In a literal reading of the soliloquy, Shakespeare is referring to familiar animals, dogs, albeit those trained for warfare, and to the idea of loosening their slip collars or letting go of the leashes holding them back so they’re free to attack. It’s possible that’s how he intended the line. Just as it’s possible that to him dogs of war meant, as discussed above, soldiers or more aptly regular Roman civilians who at the encouragement of Mark Antony take up the cause and arms to fight. In this sense, let slip could mean that war let’s one slip or descend from civilized behavior into violence. In the same vein, Shakespeare could have also used let slip the dogs of war more metaphorically, to mean simply a release of the peace and whatever systems or behaviors were keeping the peace, paving the way for disorder.
As mentioned above, the idioms cry havoc and dogs of war, along with wreak havoc, are used much more often on their own nowadays in everyday speech and text. That said, cry havoc and let slip the dogs of war has been used many times since Shakespeare’s day in books, movies, television, and music, so much so that language experts regard it as a cliché.
What is a cliché? A trite, overused expression—a phrase that has perhaps become too commonplace.
An idiom is an expression with an intended meaning that can’t fully be understood just by looking at the words that comprise it. These words and phrases have a figurative rather than literal meaning. Even if you’ve never heard the term idiom, you have most likely heard many idiomatic expressions. Here are just a few of the most common idioms used today:
You’re in hot water.
His boss gave him the ax.
It’s time to face the music.
You’ve hit the nail on the head.
Take the first example literally, and you’d think it was describing a person standing in a bathtub full of hot water, perhaps. But the expression is actually used to describe a person who’s in trouble. Likewise, rather than literally being handed a tool for chopping wood, if you get the ax from your boss, it means you’re getting fired. It’s time to face the music means that it’s time to come to terms with the consequences of your actions. And when someone has hit the nail on the head, they’ve gotten an answer exactly right or done something exactly as it should have been done.
If you heard the saying cry havoc and let slip the dogs of war used today and took it literally, you might understand one of its meanings: to actually cry out the word havoc in order to release dogs trained to fight. But then you’d miss its typical, more figurative definition: simply to cause chaos and pandemonium, on par with that of war.
Other Shakespearean Sayings
William Shakespeare’s influence on the English language is undeniable.

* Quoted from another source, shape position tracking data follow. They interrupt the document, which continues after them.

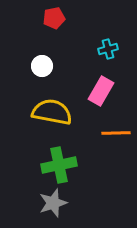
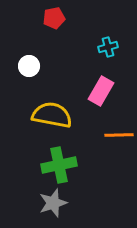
cyan cross: moved 2 px up
white circle: moved 13 px left
yellow semicircle: moved 3 px down
orange line: moved 3 px right, 2 px down
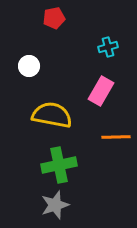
orange line: moved 3 px left, 2 px down
gray star: moved 2 px right, 2 px down
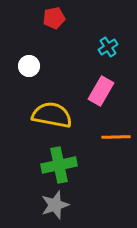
cyan cross: rotated 18 degrees counterclockwise
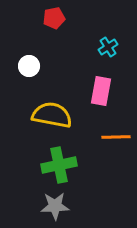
pink rectangle: rotated 20 degrees counterclockwise
gray star: moved 1 px down; rotated 16 degrees clockwise
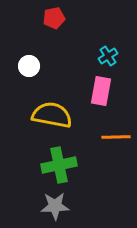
cyan cross: moved 9 px down
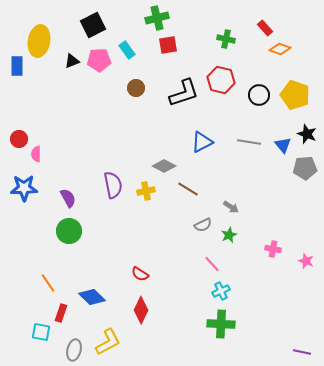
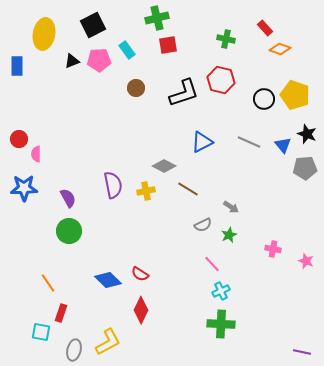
yellow ellipse at (39, 41): moved 5 px right, 7 px up
black circle at (259, 95): moved 5 px right, 4 px down
gray line at (249, 142): rotated 15 degrees clockwise
blue diamond at (92, 297): moved 16 px right, 17 px up
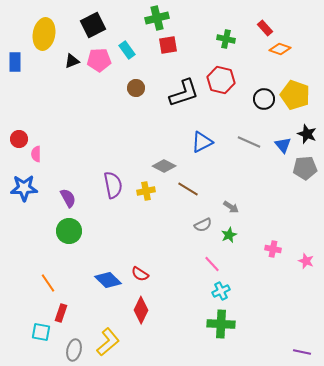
blue rectangle at (17, 66): moved 2 px left, 4 px up
yellow L-shape at (108, 342): rotated 12 degrees counterclockwise
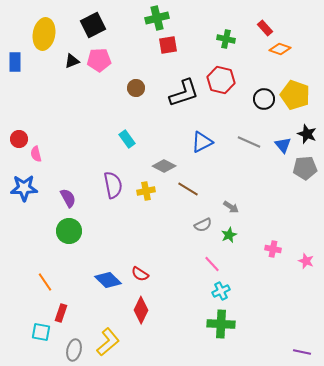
cyan rectangle at (127, 50): moved 89 px down
pink semicircle at (36, 154): rotated 14 degrees counterclockwise
orange line at (48, 283): moved 3 px left, 1 px up
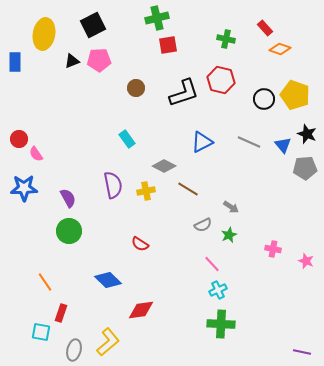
pink semicircle at (36, 154): rotated 21 degrees counterclockwise
red semicircle at (140, 274): moved 30 px up
cyan cross at (221, 291): moved 3 px left, 1 px up
red diamond at (141, 310): rotated 56 degrees clockwise
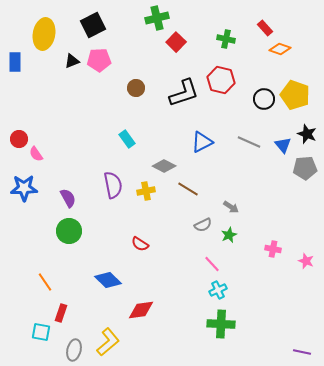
red square at (168, 45): moved 8 px right, 3 px up; rotated 36 degrees counterclockwise
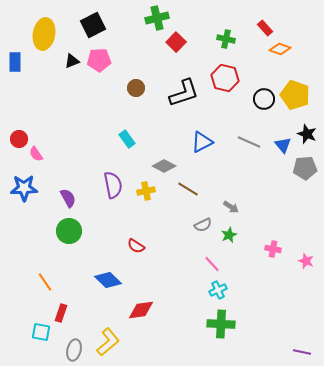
red hexagon at (221, 80): moved 4 px right, 2 px up
red semicircle at (140, 244): moved 4 px left, 2 px down
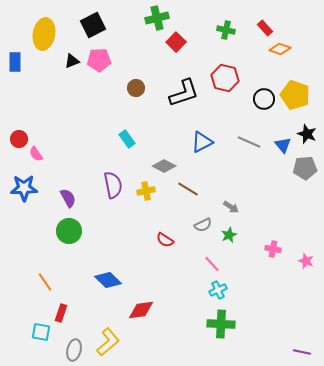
green cross at (226, 39): moved 9 px up
red semicircle at (136, 246): moved 29 px right, 6 px up
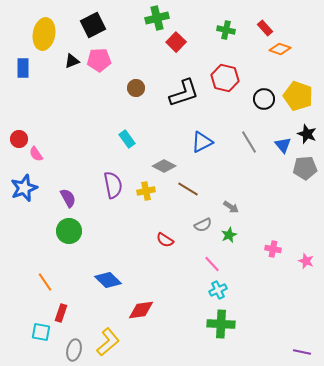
blue rectangle at (15, 62): moved 8 px right, 6 px down
yellow pentagon at (295, 95): moved 3 px right, 1 px down
gray line at (249, 142): rotated 35 degrees clockwise
blue star at (24, 188): rotated 20 degrees counterclockwise
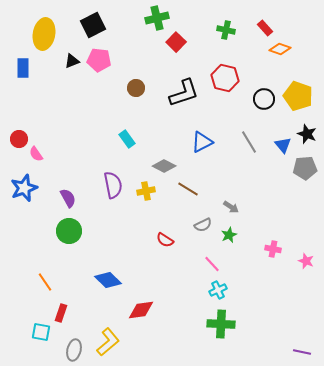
pink pentagon at (99, 60): rotated 10 degrees clockwise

As mentioned at the start of this article, many idioms used in modern English today come from the mind and work of Shakespeare, who also wrote Hamlet, Henry V, Romeo and Juliet, and countless other plays. Here are just a few other sayings to his credit:
- Kill with kindness
- Wild-goose chase
- Green-eyed monster
- Apple of my eye
- Break the ice
- Pure as the driven snow
- Brevity is the soul of wit
- It’s (all) Greek to me
- Love is blind
- All the world’s a stage
- Heart of gold
- All that glitters is not gold
- Too much of a good thing
- End all be all
- All’s well that ends well
Cry havoc and let slip the dogs of war basically means to bring about chaos and destruction. The saying is a famous line from William Shakespeare’s Julius Caesar. Today, you’ll more often hear or see the idioms cry havoc and dogs of war used on their own than the entire phrase, both of which describe impending disorder or destruction of some kind.